[Dataset entries]
────────────────────

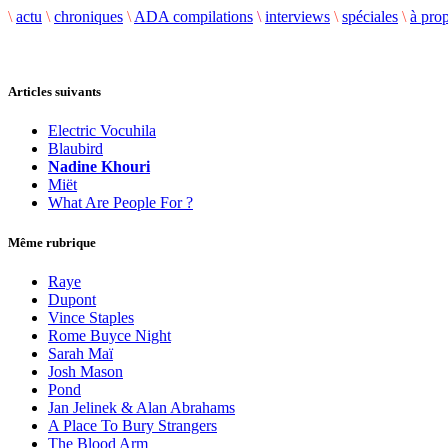
\
actu
\
chroniques
\
ADA compilations
\
interviews
\
spéciales
\
à pro
Articles suivants
Electric Vocuhila
Blaubird
Nadine Khouri
Miët
What Are People For ?
Même rubrique
Raye
Dupont
Vince Staples
Rome Buyce Night
Sarah Maï
Josh Mason
Pond
Jan Jelinek & Alan Abrahams
A Place To Bury Strangers
The Blood Arm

────────────────────

• _WORK REQUEST_: A verbatim copy of the records above, without pictures, is required.

• _ANSWER_:
\
actu
\
chroniques
\
ADA compilations
\
interviews
\
spéciales
\
à pro
Articles suivants
Electric Vocuhila
Blaubird
Nadine Khouri
Miët
What Are People For ?
Même rubrique
Raye
Dupont
Vince Staples
Rome Buyce Night
Sarah Maï
Josh Mason
Pond
Jan Jelinek & Alan Abrahams
A Place To Bury Strangers
The Blood Arm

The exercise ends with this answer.